== Try it ==
Starting at the line with "utility/filetool" in it, reproduce each line below through the last one, exactly, and include nothing else.

Stored data entries:
•••••

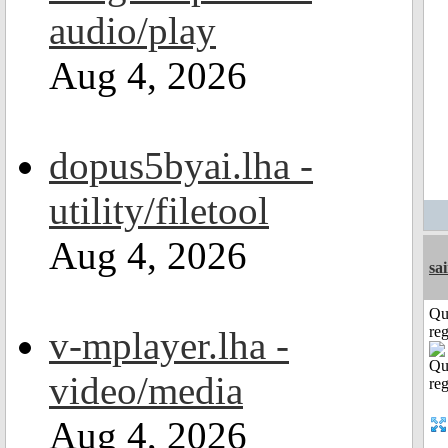
audio/play
Aug 4, 2026
dopus5byai.lha -
utility/filetool
Aug 4, 2026
sa
Qu
reg
v-mplayer.lha -
video/media
Aug 4, 2026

•••••

== Reply ==
utility/filetool
Aug 4, 2026
sa
Qu
reg
v-mplayer.lha -
video/media
Aug 4, 2026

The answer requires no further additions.